Inside the image directory I also included and hard-coded a font. I wanted Arial like most memes use, but Google Fonts doesn‘t have Arial so I went with Roboto. I downloaded Roboto.ttf from Google Fonts and ship it right inside the Lambda. Best practice? Probably not. But it works. I‘m also hard-coding the font size and location, which really limits how much text I can write without it going off the edge of the screen. But again, tech demo. Fixing that wasn‘t necessary for v1.
I pretty quickly ran into file name conflicts inside S3, so I brought in the UUID package to make sure the filenames are unique. I then save the image to the local disk (/tmp) and then use AWS‘s included boto3 library to ship it to S3, then return a status of 200 and a link to the image. The back end is done!

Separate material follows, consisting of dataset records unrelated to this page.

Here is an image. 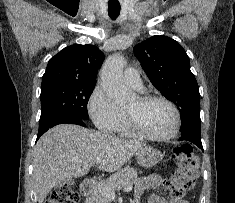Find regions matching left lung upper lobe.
<instances>
[{
    "label": "left lung upper lobe",
    "instance_id": "5c2ea615",
    "mask_svg": "<svg viewBox=\"0 0 235 203\" xmlns=\"http://www.w3.org/2000/svg\"><path fill=\"white\" fill-rule=\"evenodd\" d=\"M133 50L152 84L178 107L181 134H201L198 84L181 45L166 36H152Z\"/></svg>",
    "mask_w": 235,
    "mask_h": 203
}]
</instances>
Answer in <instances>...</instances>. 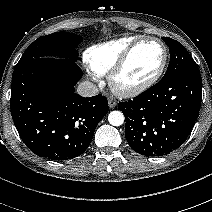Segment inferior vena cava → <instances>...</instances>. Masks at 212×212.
Segmentation results:
<instances>
[{"label":"inferior vena cava","instance_id":"1","mask_svg":"<svg viewBox=\"0 0 212 212\" xmlns=\"http://www.w3.org/2000/svg\"><path fill=\"white\" fill-rule=\"evenodd\" d=\"M77 93L83 97H91L98 94V88L89 81H83L78 85Z\"/></svg>","mask_w":212,"mask_h":212}]
</instances>
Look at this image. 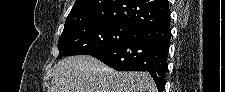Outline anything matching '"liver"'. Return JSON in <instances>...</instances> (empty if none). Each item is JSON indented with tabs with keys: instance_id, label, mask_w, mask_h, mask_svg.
Segmentation results:
<instances>
[{
	"instance_id": "obj_1",
	"label": "liver",
	"mask_w": 225,
	"mask_h": 92,
	"mask_svg": "<svg viewBox=\"0 0 225 92\" xmlns=\"http://www.w3.org/2000/svg\"><path fill=\"white\" fill-rule=\"evenodd\" d=\"M147 72H118L90 55L71 56L53 70L51 92H156Z\"/></svg>"
}]
</instances>
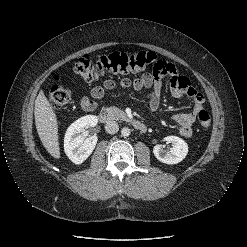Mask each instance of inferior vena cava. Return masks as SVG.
<instances>
[{"label":"inferior vena cava","instance_id":"obj_1","mask_svg":"<svg viewBox=\"0 0 247 247\" xmlns=\"http://www.w3.org/2000/svg\"><path fill=\"white\" fill-rule=\"evenodd\" d=\"M105 130L109 134H115L119 130V125L115 121H108L105 125Z\"/></svg>","mask_w":247,"mask_h":247}]
</instances>
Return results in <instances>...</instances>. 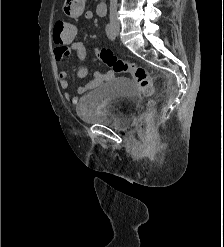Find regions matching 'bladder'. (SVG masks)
<instances>
[{"mask_svg":"<svg viewBox=\"0 0 224 247\" xmlns=\"http://www.w3.org/2000/svg\"><path fill=\"white\" fill-rule=\"evenodd\" d=\"M138 105L134 82L116 77L85 93L76 105V114L84 123L126 131L132 126Z\"/></svg>","mask_w":224,"mask_h":247,"instance_id":"31cf9c89","label":"bladder"}]
</instances>
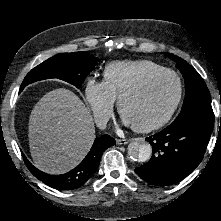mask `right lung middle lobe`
I'll list each match as a JSON object with an SVG mask.
<instances>
[{
  "instance_id": "right-lung-middle-lobe-1",
  "label": "right lung middle lobe",
  "mask_w": 221,
  "mask_h": 221,
  "mask_svg": "<svg viewBox=\"0 0 221 221\" xmlns=\"http://www.w3.org/2000/svg\"><path fill=\"white\" fill-rule=\"evenodd\" d=\"M98 61V58L86 52L58 54L44 61L26 75L20 92L26 85L48 78H58L80 88Z\"/></svg>"
}]
</instances>
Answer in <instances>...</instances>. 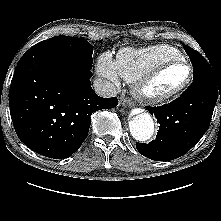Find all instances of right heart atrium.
Instances as JSON below:
<instances>
[{"mask_svg":"<svg viewBox=\"0 0 221 221\" xmlns=\"http://www.w3.org/2000/svg\"><path fill=\"white\" fill-rule=\"evenodd\" d=\"M96 71L99 77L107 79L115 85L120 81L115 61L109 53H103L99 56L96 64Z\"/></svg>","mask_w":221,"mask_h":221,"instance_id":"right-heart-atrium-1","label":"right heart atrium"}]
</instances>
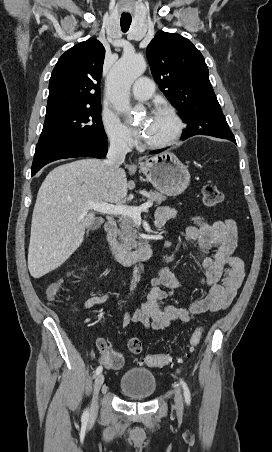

(side note, I turned off CORS by accepting all origins because I code in AWS Cloud9 which CORS does not like when you‘re also hosting at AWS… there‘s probably a better way but eh)
To Display It All
To build a front-end, I just slapped some vanilla Javascript/AJAX and HTML together. A couple of input boxes for top and bottom text, an XHR request to the API Gateway, and show the meme below that.
Wrapping Up
This is a silly little project that means nothing. It‘s perfect for learning. And it‘s perfect for Lambda. If I was paying $5/mo to host this at DigitalOcean I‘d be crazy, because no one is gonna use it. But at Lambda, if no one uses it I don‘t pay anything.
If you‘re a solo developer working on small little hobby projects like this one, I highly recommend serverless technologies like AWS Lambda and DynamoDB (or their equivalents at Azure). Cost savings aside, it saves operational overhead as well (not having to admin/patch/configure servers). Bear in mind it does trade that for the overhead of making sure you‘re fitting inside of the vendor‘s preferred workflow.